Personal information
- Full name: Óscar Serrano Rodríguez
- Date of birth: 30 September 1981 (age 44)
- Place of birth: Blanes, Spain
- Height: 1.78 m (5 ft 10 in)
- Position: Winger

Youth career
- Blanes
- 1997–1999: Barcelona
- 1999–2000: Vilobí

Senior career*
- Years: Team / Apps / (Gls)
- 2000–2001: Vilobí / 23 / (8)
- 2001–2002: Guixols / 33 / (22)
- 2002–2004: Figueres / 58 / (5)
- 2004–2005: Espanyol / 30 / (2)
- 2005–2012: Racing Santander / 177 / (13)
- 2012–2013: Levante / 6 / (0)
- 2013–2014: Alavés / 16 / (1)
- Total:  / 343 / (51)

International career
- 2004–2010: Catalonia / 7 / (0)

= Óscar Serrano (footballer) =

Spanish footballer

Óscar Serrano Rodríguez (born 30 September 1981) is a Spanish former professional footballer who played as a left winger.

He spent most of his career with Racing de Santander, appearing in 206 competitive matches over six and a half seasons and scoring 16 goals. In La Liga, he also played for Espanyol and Levante.

==Club career==
Born in Blanes, Girona, Catalonia, Serrano was still playing amateur football already in his 20s but, in July 2004, he went straight out of Segunda División B club UE Figueres to La Liga with neighbouring RCD Espanyol, for only €180.000, being an important attacking element in his only season (22 starts, 1.933 minutes of action) to help the latter to finish fifth and qualify for the UEFA Cup.
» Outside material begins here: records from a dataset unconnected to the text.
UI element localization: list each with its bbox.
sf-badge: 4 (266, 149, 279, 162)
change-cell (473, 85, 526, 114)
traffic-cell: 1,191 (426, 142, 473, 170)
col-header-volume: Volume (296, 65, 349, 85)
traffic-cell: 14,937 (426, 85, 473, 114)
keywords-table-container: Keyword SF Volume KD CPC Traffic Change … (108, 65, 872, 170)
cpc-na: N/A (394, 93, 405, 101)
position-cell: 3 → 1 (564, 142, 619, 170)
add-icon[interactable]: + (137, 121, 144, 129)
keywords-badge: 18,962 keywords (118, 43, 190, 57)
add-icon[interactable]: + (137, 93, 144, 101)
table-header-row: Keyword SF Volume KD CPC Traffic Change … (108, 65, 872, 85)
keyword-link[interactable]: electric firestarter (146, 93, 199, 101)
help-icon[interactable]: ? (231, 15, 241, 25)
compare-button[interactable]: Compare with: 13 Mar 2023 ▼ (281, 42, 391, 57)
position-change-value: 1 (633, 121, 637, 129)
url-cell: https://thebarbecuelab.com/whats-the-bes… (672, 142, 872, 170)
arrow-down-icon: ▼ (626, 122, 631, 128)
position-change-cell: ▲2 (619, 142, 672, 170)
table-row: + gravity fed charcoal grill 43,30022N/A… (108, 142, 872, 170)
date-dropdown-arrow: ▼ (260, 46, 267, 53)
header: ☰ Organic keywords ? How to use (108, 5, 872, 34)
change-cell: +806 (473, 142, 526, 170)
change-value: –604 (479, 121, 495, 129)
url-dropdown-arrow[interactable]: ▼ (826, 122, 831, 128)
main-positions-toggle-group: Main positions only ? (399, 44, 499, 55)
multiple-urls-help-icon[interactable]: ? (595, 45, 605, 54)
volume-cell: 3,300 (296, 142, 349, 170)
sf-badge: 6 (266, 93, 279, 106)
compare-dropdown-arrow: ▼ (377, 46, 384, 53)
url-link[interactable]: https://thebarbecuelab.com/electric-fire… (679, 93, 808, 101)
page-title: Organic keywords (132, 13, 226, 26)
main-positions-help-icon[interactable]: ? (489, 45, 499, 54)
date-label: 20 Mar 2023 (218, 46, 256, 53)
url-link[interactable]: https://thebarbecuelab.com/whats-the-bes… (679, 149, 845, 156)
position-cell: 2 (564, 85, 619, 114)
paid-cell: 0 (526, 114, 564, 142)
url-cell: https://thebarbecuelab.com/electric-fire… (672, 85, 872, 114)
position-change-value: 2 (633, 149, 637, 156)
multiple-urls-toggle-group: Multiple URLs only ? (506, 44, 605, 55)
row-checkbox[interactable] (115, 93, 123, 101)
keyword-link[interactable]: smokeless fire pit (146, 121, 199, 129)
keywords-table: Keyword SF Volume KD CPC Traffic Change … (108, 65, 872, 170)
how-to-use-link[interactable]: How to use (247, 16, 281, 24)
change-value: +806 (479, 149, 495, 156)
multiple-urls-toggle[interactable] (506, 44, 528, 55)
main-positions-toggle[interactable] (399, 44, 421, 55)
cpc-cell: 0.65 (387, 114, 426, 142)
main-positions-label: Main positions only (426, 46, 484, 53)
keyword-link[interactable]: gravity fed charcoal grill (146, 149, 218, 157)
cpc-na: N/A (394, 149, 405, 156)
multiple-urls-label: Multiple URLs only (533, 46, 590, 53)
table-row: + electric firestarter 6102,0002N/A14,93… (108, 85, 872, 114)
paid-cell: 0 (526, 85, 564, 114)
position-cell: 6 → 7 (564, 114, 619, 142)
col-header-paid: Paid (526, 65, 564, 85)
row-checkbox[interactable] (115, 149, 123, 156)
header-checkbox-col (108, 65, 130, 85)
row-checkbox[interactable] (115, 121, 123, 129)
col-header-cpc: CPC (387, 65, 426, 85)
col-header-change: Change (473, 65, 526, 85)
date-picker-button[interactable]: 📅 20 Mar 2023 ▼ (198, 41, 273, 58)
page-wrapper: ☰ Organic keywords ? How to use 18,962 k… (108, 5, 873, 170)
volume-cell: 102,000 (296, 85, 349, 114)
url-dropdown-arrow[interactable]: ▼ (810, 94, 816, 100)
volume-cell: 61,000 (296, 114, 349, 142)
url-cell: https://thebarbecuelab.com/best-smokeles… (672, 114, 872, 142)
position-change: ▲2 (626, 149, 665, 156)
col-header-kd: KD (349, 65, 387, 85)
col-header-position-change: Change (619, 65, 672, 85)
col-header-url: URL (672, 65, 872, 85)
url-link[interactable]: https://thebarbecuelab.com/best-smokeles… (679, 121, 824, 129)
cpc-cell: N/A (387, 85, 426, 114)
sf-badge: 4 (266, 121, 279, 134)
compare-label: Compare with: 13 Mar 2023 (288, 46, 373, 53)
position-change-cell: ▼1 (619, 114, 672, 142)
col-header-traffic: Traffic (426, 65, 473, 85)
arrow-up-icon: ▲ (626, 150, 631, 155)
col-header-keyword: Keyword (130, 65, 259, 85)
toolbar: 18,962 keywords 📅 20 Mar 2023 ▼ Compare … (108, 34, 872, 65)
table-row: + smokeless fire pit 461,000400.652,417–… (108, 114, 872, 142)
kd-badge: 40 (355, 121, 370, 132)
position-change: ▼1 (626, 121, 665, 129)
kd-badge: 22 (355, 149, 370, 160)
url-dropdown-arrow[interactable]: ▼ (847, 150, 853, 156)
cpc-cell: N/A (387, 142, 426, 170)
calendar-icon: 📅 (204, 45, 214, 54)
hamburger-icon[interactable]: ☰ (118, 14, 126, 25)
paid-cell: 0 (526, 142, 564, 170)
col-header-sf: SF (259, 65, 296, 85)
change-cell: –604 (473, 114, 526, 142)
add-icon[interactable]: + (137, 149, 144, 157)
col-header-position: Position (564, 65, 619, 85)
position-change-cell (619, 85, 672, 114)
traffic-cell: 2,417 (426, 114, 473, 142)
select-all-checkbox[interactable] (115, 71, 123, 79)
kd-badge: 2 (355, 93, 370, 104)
Serrano signed with Racing de Santander for the 2005–06 campaign, appearing in 34 matches with three goals in his third year as the Cantabrians achieved a first ever UEFA Cup qualification. A skilled player with a volatile temperament, he was booked an average of ten times in his first four years, also being sent off in four games.

Serrano played 33 matches in 2009–10, scoring three times as Racing again retained their league status. On 25 April 2010, during a home loss against Villarreal CF, he sustained a serious anterior cruciate ligament injury which would sideline him until December; he celebrated his comeback by netting in a 1–0 away win over RCD Mallorca – in the 90th minute – having taken the pitch two minutes before, but relapsed shortly after, being limited to only four league appearances as his team again managed to stay afloat.

Upon recovering full fitness, Serrano never managed to return to starting duties again. On 24 January 2012, he terminated his contract with Racing and joined fellow top-tier side Levante UD, being sent off in his first game, a 0–3 home defeat to Valencia CF in the quarter-finals of the Copa del Rey (7–1 on aggregate).

In August 2013, following a successful trial, Serrano agreed to a contract with Deportivo Alavés in the Segunda División. He scored his only goal for the Basques on 14 December, closing the 2–1 home victory against CD Lugo.